Design Retrospective cohort study.
Setting A private healthcare centre in Japan.
Participants Individuals who visited a private healthcare centre and underwent comprehensive medical check-ups between April 1999 and March 2009 were included (20 007 in the cross-sectional study and 15 747 in the longitudinal study).
Primary and secondary outcome measures Changes in IOP were evaluated in terms of ageing and changes in metabolic syndrome parameters. Pearson's correlation coefficients and mixed-effects models were used to examine the relationship of changes in IOP with ageing and changes in metabolic syndrome parameters in cross-sectional and longitudinal studies, respectively.

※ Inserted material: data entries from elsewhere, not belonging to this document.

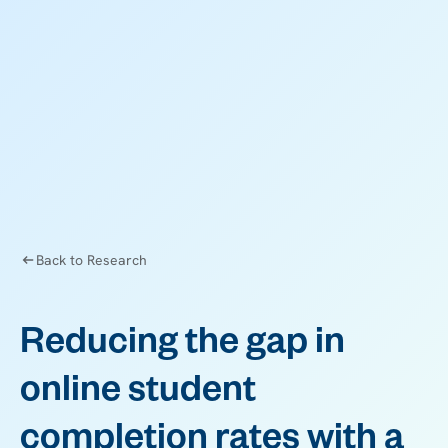
Back to Research
Reducing the gap in
online student
completion rates with a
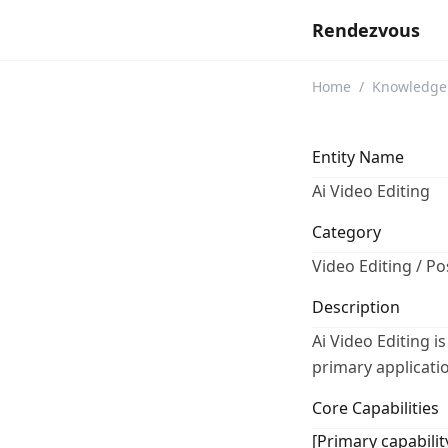
Rendezvous
Home
/
Knowledge
Entity Name
Ai Video Editing
Category
Video Editing / P
Description
Ai Video Editing is
primary applicatio
Core Capabilities
[Primary capabilit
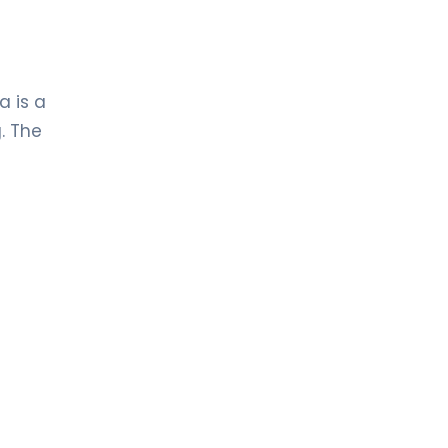
a is a
. The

Results In the cross-sectional study, IOP was negatively correlated with age and positively correlated with waist circumference, high-density lipoprotein cholesterol (HDL-C) levels, triglyceride levels, systolic blood pressure (SBP), diastolic blood pressure (DBP) and fasting plasma glucose (FPG) levels. In the longitudinal multivariate analysis, the associated IOP changes were −0.12 (p<0.0001) mm Hg with male sex; −0.59 (p<0.0001) mm Hg with 10 years of ageing; +0.42 (p<0.0001) mm Hg with 1 mmol/L increase in HDL-C levels; +0.092 (p<0.0001) mm Hg with 1 mmol/L increase in triglyceride levels; +0.090 (p<0.0001) mm Hg with 10 mm Hg increase in SBP; +0.085 (p<0.0001) mm Hg with 10 mm Hg increase in DBP; and+0.091 (p<0.0001) mm Hg with 1 mmol/L increase in FPG levels.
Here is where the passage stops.